**Task brief**
Using the data that follows, give the number of lines in which the word "investors" occurs. Write only the number.

++++++++++++++++++++

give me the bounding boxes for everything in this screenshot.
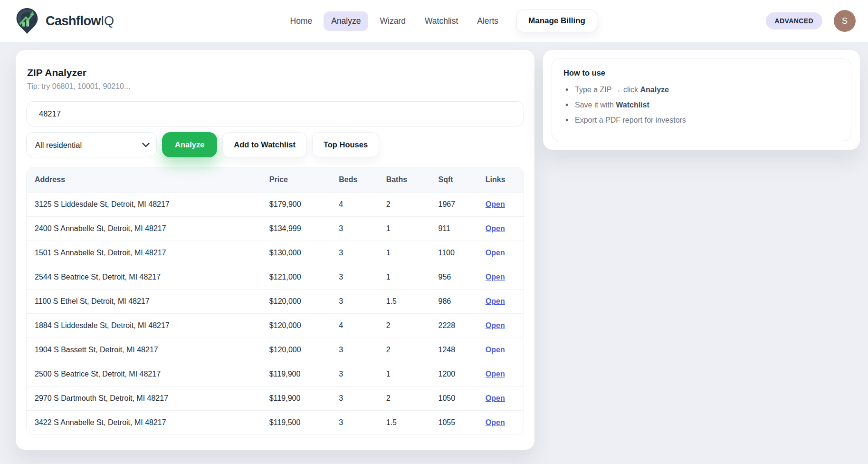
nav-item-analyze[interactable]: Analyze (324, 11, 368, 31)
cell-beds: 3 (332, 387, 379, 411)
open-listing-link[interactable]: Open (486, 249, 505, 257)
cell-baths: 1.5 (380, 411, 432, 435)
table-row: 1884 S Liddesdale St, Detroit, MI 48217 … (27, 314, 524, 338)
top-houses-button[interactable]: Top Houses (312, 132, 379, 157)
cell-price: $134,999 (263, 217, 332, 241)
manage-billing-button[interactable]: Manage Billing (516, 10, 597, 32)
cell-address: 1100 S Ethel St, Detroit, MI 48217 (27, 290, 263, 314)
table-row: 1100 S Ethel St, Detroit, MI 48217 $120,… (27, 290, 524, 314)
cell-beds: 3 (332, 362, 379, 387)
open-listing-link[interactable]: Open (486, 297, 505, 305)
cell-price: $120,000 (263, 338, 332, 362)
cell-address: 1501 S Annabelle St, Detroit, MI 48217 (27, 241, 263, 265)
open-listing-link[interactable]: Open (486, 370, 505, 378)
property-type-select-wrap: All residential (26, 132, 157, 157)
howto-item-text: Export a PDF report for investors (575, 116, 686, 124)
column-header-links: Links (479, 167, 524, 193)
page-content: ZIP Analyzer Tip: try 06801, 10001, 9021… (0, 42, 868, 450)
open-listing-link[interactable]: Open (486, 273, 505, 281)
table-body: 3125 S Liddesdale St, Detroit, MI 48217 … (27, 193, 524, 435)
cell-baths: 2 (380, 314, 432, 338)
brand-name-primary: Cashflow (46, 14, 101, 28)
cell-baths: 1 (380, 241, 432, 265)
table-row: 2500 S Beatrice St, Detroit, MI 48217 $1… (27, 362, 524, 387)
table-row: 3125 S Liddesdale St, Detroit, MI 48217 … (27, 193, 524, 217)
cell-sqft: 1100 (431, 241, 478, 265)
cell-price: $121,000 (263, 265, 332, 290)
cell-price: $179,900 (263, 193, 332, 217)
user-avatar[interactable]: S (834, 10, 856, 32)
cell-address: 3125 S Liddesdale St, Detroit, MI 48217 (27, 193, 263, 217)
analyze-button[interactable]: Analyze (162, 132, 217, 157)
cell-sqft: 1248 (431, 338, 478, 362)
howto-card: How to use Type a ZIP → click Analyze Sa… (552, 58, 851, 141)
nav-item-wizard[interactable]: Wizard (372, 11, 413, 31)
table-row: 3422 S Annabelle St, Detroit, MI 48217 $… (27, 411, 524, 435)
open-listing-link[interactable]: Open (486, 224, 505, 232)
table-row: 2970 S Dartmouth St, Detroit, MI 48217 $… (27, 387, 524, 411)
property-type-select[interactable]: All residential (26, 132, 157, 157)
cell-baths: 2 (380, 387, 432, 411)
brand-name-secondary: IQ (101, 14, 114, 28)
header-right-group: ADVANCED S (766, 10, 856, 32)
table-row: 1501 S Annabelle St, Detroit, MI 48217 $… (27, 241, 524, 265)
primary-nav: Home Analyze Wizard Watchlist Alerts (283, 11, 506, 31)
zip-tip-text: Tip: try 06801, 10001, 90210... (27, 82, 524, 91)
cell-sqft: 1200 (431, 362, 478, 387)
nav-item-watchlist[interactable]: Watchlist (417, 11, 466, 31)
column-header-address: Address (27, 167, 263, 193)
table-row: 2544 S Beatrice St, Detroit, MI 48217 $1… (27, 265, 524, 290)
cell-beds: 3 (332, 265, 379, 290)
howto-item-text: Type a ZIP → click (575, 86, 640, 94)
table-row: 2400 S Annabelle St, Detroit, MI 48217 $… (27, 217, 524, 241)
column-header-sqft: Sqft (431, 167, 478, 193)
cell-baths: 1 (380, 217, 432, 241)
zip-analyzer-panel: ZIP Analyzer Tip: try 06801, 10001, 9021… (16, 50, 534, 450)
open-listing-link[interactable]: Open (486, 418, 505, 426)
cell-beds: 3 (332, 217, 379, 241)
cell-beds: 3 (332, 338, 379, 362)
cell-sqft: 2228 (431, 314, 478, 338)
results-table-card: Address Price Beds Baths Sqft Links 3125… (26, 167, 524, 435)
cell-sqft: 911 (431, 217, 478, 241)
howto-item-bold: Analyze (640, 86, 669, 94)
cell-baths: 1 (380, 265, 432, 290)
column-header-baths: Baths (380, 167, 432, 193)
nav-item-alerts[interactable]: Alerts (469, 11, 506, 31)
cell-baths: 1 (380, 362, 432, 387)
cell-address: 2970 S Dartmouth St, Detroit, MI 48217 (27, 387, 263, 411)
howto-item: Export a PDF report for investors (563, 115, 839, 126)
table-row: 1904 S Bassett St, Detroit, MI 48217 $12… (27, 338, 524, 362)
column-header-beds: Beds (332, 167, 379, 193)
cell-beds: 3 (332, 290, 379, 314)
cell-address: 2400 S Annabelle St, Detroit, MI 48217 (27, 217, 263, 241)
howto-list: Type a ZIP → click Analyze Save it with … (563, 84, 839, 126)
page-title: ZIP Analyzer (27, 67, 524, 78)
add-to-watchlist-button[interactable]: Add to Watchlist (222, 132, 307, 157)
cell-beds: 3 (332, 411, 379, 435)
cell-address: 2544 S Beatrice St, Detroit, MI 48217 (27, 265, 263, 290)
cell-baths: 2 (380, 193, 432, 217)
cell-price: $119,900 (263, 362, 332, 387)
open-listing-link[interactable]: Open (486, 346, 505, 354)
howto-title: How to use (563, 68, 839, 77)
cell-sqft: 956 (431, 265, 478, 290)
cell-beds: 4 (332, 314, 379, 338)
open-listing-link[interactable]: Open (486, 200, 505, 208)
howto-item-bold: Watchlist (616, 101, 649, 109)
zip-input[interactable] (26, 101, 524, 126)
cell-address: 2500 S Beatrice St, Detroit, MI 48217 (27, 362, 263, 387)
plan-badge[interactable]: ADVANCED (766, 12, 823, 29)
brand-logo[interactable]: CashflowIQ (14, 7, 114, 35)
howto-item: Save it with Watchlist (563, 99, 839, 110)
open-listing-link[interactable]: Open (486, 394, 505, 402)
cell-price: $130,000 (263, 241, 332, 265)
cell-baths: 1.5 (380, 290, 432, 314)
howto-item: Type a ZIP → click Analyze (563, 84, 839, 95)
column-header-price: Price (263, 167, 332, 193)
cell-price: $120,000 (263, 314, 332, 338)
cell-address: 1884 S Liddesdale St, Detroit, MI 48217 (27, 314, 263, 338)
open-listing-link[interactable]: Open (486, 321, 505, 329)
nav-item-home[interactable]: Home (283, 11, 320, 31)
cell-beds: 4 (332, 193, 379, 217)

++++++++++++++++++++

**Response**
2